Spawn and awakening land on the 22nd, and they finish the federation story that started with the replication engine in chapter 5 and the mesh in chapter 6. Spawn is parent-side: it provisions infrastructure for a new clone, copies prompts over, seeds an identity, and registers the clone in the mesh. Awakening is clone-side: the new instance learns what it's for from its operator through a guided onboarding conversation, runs self-diagnostics, and keeps a mentor channel open back to the parent for questions. A clone isn't a docker stack any more. It's an Anton that wakes up, finds out who it is, and joins its peer.

The cast

The same day flips Gustav (local Gemma) to primary inference for every agent. It's a one-line change because of the work in chapter 4 that made prompts a single source of truth. The savings are real. Quality regressions are caught by the self-improvement loop and resolved through the cast: intent-gated escalation goes in, so the agent only reaches for a strong model when the intent of the request needs it (research, complex reasoning), and the cast formalizes models as characters. Each model is a named specialist with a prompt-defined personality and area of strength. The agent picks who to ask the way a person picks who on their team to email. The LiteLLM codenames (sunny, gizmo, gandalf, gustav, william) have been hinting at this since chapter 4. The cast makes it explicit: ask specialists by name, and William gets smarter.

A usable heartbeat

The heartbeat from chapter 7 gets the operational pass that makes it usable continuously. Idempotent memory writes plus a topics collection so re-running the same observation doesn't duplicate facts. Thread-aware so it doesn't interrupt active conversations. A loop that remembers what it just notified about and stays quiet rather than re-touching the same topic every tick. The outbound gateway from chapter 7 makes silencing silent bookkeeping events a one-place fix. Hallucinated-notification retry actually sends now instead of just removing the claim, and the simplified-response layer catches LaTeX and other artifacts before they reach Clara. The heartbeat ends the period as a usable proactive layer: observing, deciding when to speak, staying silent the rest of the time.

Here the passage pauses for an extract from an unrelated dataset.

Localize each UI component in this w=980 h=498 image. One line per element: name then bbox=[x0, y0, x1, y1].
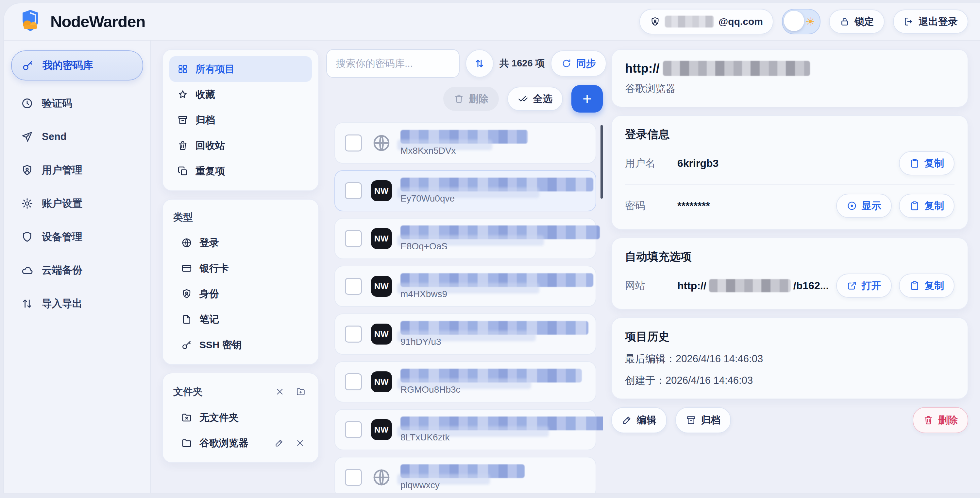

The SimplySyndic writes finally land too: a Playwright script that closes the loop on the syndic domain. Reading and reconciling has been working since chapter 7. Writing closes the loop. The next step is replacing Playwright with a deterministic HTTP path now that the read side has shown what the API looks like, and that spec is on the list, not done. Vaultwarden gets a documentation purge in the same window, the rule being that docs describe the current state only, no historical mentions of what an earlier version did.

Where Anton is at the end of all this: one identity, ten domain agents, a cast of named specialists, thread-aware concurrency. Every prompt in the database, so flipping the default model is one row edit. Local Gemma 4 NVFP4 as primary inference, cloud as fallback. Encrypted DB secrets and scoped Deno Worker permissions per skill. Mesh, replication, spawn, awakening for clones. A heartbeat that observes operational state and mostly stays quiet. A self-improvement loop with deploy tracking and regression detection. Two transports (WhatsApp, Telegram), both routing through one worker and one outbound gateway. A hundred-plus quality tests, full execution traces in Postgres, an LCARS dashboard for everything.

The plumbing that took six chapters to build is what most people would call boring infrastructure. That's fine. The substrate is built. The interesting behavior happens on top of it now: the cast, the heartbeat, the self-improvement loop, the long-running threads talking to each other and to us.

There is open work on the list. Doctolib syncing to calendar as a scheduled job. Auto-importing WhatsApp group members as users and mapping their JIDs to roles. Permission flows for new users at scale. The SimplySyndic write path migrating from Playwright to deterministic HTTP. Making Gemma 4 the assumed default everywhere it isn't yet. Open questions for the next stretch, not promises.